Dimanche dernier, nous avions vu Jésus dans la région de Tyr et de Sidon. Nous le retrouvons près de Césarée de Philippe. Il s’agit d’une ville païenne dont le nom a été changé par Philippe, un des fils du roi Hérode, pour faire plaisir à l’empereur Auguste : elle s’appelait originellement Panéas – la ville du dieu Pan. Dans la mythologie grecque Pan est le dieu des bergers, des troupeaux et d’une nature sauvage, pour ne pas dire complètement débridée ; il est mi-homme, mi-bouc, avec des cornes et des sabots de chèvre… Et il joue du pipeau. Tout un programme… !
Et c’est là, dans cette ambiance, disons « champêtre… », que Jésus interroge ses disciples : « Au dire des gens, qui est le Fils de l’Homme ? », ou plus exactement : « Qui dit-on que je suis ? moi qui suis le Fils de l’Homme. » Évidemment, on est à dix milliards d’années-lumière du dieu Pan. Le « Fils de l’Homme » est celui que le prophète Daniel voyait venir – au cours de ses visions – avec les nuées du ciel. Voici ce qu’il en dit : « Il parvint jusqu’au Vieillard, et on le fit avancer devant lui. Et il lui fut donné domination, gloire et royauté ; tous les peuples, toutes les nations et les gens de toutes langues le servirent. Sa domination est une domination éternelle, qui ne passera pas, et sa royauté, une royauté qui ne sera pas détruite. » Jésus est donc ce Fils de l’Homme. Mais qu’en pensent les gens ?

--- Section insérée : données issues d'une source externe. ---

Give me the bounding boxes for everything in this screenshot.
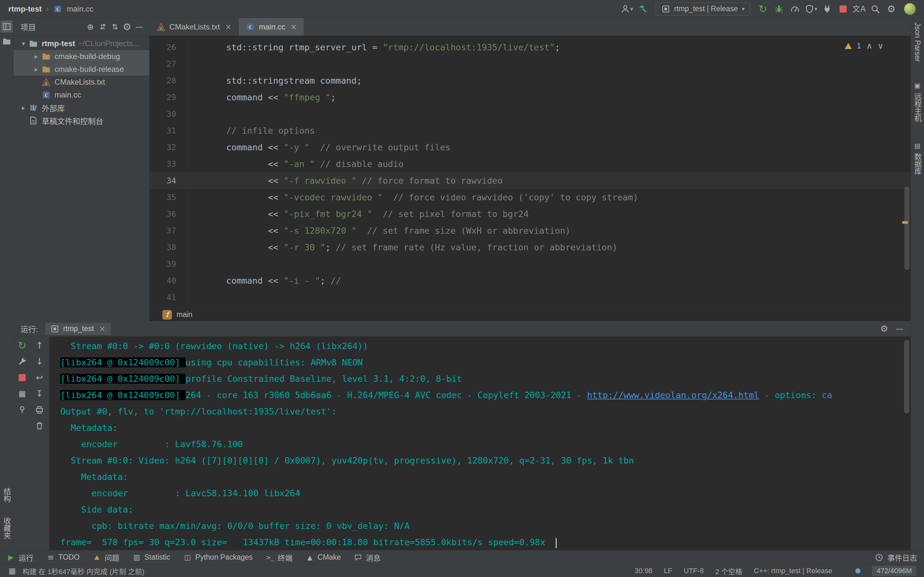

On lui répond alors qu’il est comme « Jean-Baptiste », ou bien « Elie », ou bien encore « Jérémie, ou l’un des prophètes ». C’est pas mal, mais c’est quand même un peu décevant : Jésus est bien plus qu’un prophète. Notons en passant que, par rapport à saint Marc et à saint Luc, qui racontent la même histoire dans leurs évangiles, Matthieu a ajouté le nom de Jérémie. Il s’agit d’un flash publicitaire pour nous faire comprendre que Matthieu s’inscrit dans la tradition spirituelle de Jérémie. Comme lui, il perçoit que les temps actuels sont dramatiques et qu’il est nécessaire de se convertir et de faire pénitence. Mais que Dieu inaugure en Jésus une Alliance nouvelle. Le prophète Jérémie est vraiment un modèle pour saint Matthieu.
 
Si donc Jésus peut-être déçu d’être mal compris par les gens, il espère quand même que ses disciples – eux – seront plus éclairés : « Et vous, que dites-vous ? Pour vous, qui suis-je ? » On imagine un instant le silence qui règne dans la classe… ! La réponse de Pierre est décisive non pas seulement sur le contenu, mais aussi sur la manière dont elle se présente.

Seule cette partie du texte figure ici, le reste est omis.